中小企業でも、米ドル口座の預金があり、取引もドルで行われるというのもさして珍しいことではなくなった。会計ソフトを使っていて「ドルはどうやって入力するのですか」とう質問を受けることがある。会計ソフトの出口である決算書や元帳は、最終的には円貨に換算して表示せざるを得ないので「円に換算して入力してください」と回答することになる。
しかし、以前から不満に思うのは、様々な拡張機能満載している市販の中小向け会計ソフトが、マルチ通貨を無視していることだ。ここは、何とかならないものであろうか。
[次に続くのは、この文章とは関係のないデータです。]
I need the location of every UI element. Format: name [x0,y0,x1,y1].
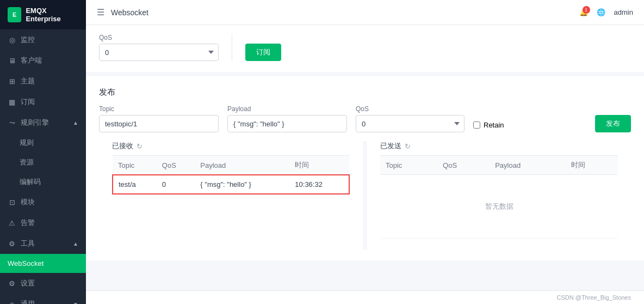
sent-table-header: Topic QoS Payload 时间 [380,156,618,175]
sidebar-subitem-label: 规则 [20,138,34,148]
content: QoS 0 1 2 订阅 发布 Topic [86,25,644,290]
sidebar-item-label: 规则引擎 [21,118,49,127]
divider [232,34,232,61]
sidebar-item-modules[interactable]: ⊡ 模块 [0,192,86,212]
col-qos: QoS [157,156,195,175]
tables-row: 已接收 ↻ Topic QoS Payload 时间 [99,141,631,250]
sent-table: Topic QoS Payload 时间 暂无数据 [380,155,618,239]
tools-icon: ⚙ [8,240,16,248]
publish-button[interactable]: 发布 [595,115,631,132]
cell-qos: 0 [157,175,195,194]
sidebar-item-label: 模块 [21,197,35,207]
topic-label: Topic [99,105,219,113]
sidebar-item-settings[interactable]: ⚙ 设置 [0,273,86,294]
chevron-up-icon: ▲ [73,120,78,126]
logo: E EMQX Enterprise [0,0,86,29]
subscription-form-row: QoS 0 1 2 订阅 [99,34,631,61]
footer-text: CSDN @Three_Big_Stones [556,294,631,301]
qos-group: QoS 0 1 2 [99,34,219,61]
col-topic: Topic [380,156,437,175]
received-table-header: Topic QoS Payload 时间 [113,156,349,175]
page-title: Websocket [111,8,148,17]
main-area: ☰ Websocket 🔔 1 🌐 admin QoS 0 1 2 [86,0,644,304]
sidebar-item-label: 监控 [21,35,35,45]
col-time: 时间 [566,156,618,175]
sidebar-subitem-label: 资源 [20,157,34,167]
payload-group: Payload [227,105,347,132]
qos-publish-label: QoS [356,105,465,113]
sidebar-item-subscription[interactable]: ▦ 订阅 [0,92,86,112]
col-payload: Payload [490,156,566,175]
sidebar-subitem-resources[interactable]: 资源 [0,153,86,172]
alerts-icon: ⚠ [8,219,16,227]
monitor-icon: ◎ [8,36,16,44]
sidebar: E EMQX Enterprise ◎ 监控 🖥 客户端 ⊞ 主题 ▦ 订阅 ⤳… [0,0,86,304]
received-header-row: 已接收 ↻ [112,141,350,151]
payload-input[interactable] [227,115,347,132]
sidebar-item-websocket[interactable]: WebSocket [0,254,86,273]
cell-topic: test/a [113,175,157,194]
sidebar-item-label: 订阅 [21,97,35,107]
sidebar-item-label: WebSocket [8,259,44,267]
qos-label: QoS [99,34,219,41]
col-payload: Payload [195,156,289,175]
subscription-section: QoS 0 1 2 订阅 [86,25,644,72]
chevron-up-icon: ▲ [73,241,78,247]
qos-select[interactable]: 0 1 2 [99,44,219,61]
notification-badge: 1 [583,6,590,14]
menu-icon[interactable]: ☰ [97,7,104,17]
notification-bell[interactable]: 🔔 1 [579,8,588,16]
refresh-received-icon[interactable]: ↻ [137,142,143,150]
qos-publish-group: QoS 0 1 2 [356,105,465,132]
chevron-down-icon: ▼ [73,301,78,305]
publish-form-row: Topic Payload QoS 0 1 2 R [99,105,631,132]
publish-title: 发布 [99,87,631,98]
sidebar-item-alerts[interactable]: ⚠ 告警 [0,212,86,233]
no-data-label: 暂无数据 [386,180,612,233]
sidebar-item-monitor[interactable]: ◎ 监控 [0,29,86,50]
col-topic: Topic [113,156,157,175]
sidebar-subitem-label: 编解码 [20,177,41,187]
topic-group: Topic [99,105,219,132]
sidebar-item-label: 告警 [21,218,35,228]
cell-time: 10:36:32 [289,175,349,194]
sidebar-item-rules[interactable]: ⤳ 规则引擎 ▲ [0,112,86,133]
refresh-sent-icon[interactable]: ↻ [405,142,411,150]
footer: CSDN @Three_Big_Stones [86,290,644,304]
received-label: 已接收 [112,141,133,151]
logo-text: EMQX Enterprise [26,7,78,23]
qos-publish-select[interactable]: 0 1 2 [356,115,465,132]
topic-input[interactable] [99,115,219,132]
header: ☰ Websocket 🔔 1 🌐 admin [86,0,644,25]
sidebar-item-label: 主题 [21,76,35,86]
subscribe-button[interactable]: 订阅 [245,44,281,61]
payload-label: Payload [227,105,347,113]
sidebar-subitem-codec[interactable]: 编解码 [0,172,86,192]
header-right: 🔔 1 🌐 admin [579,8,633,16]
settings-icon: ⚙ [8,279,16,288]
client-icon: 🖥 [8,57,16,65]
sidebar-item-label: 客户端 [21,56,42,65]
sidebar-item-label: 设置 [21,278,35,288]
col-qos: QoS [437,156,490,175]
user-label[interactable]: admin [614,8,633,16]
retain-group: Retain [473,121,504,132]
sent-label: 已发送 [380,141,401,151]
sidebar-item-tools[interactable]: ⚙ 工具 ▲ [0,233,86,254]
topic-icon: ⊞ [8,77,16,86]
sidebar-item-general[interactable]: ≡ 通用 ▼ [0,294,86,304]
received-panel: 已接收 ↻ Topic QoS Payload 时间 [99,141,367,250]
sidebar-item-topic[interactable]: ⊞ 主题 [0,71,86,92]
cell-payload: { "msg": "hello" } [195,175,289,194]
subscription-icon: ▦ [8,98,16,106]
retain-label: Retain [484,121,504,129]
publish-section: 发布 Topic Payload QoS 0 1 2 [86,76,644,260]
sidebar-subitem-rules[interactable]: 规则 [0,133,86,153]
table-row: test/a 0 { "msg": "hello" } 10:36:32 [113,175,349,194]
sidebar-item-client[interactable]: 🖥 客户端 [0,50,86,71]
sidebar-item-label: 工具 [21,239,35,248]
language-icon[interactable]: 🌐 [597,8,605,16]
sent-header-row: 已发送 ↻ [380,141,618,151]
sidebar-item-label: 通用 [21,299,35,304]
retain-checkbox[interactable] [473,121,480,129]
マルチカレンシー対応といっても、外貨で入力した数字から円貨の仕訳データを自動生成するような本格的なものでなくともよい。外国通貨(預金)、外貨建債権、外貨建債務を、外貨表示のまま入力しておける帳簿があれば便利である。仕訳データは、この記載を基に手計算で換算して入力することになるが、処理済みのものとそうでないもののチェック欄、処理日付、換算レート欄などがあれば十分である。
なお、ビズソフトの「ツカエル会計」には「関連ファイル管理」という機能があるので、表計算ソフトで、外貨帳簿を作成しておけば、上記と同等の管理は可能である。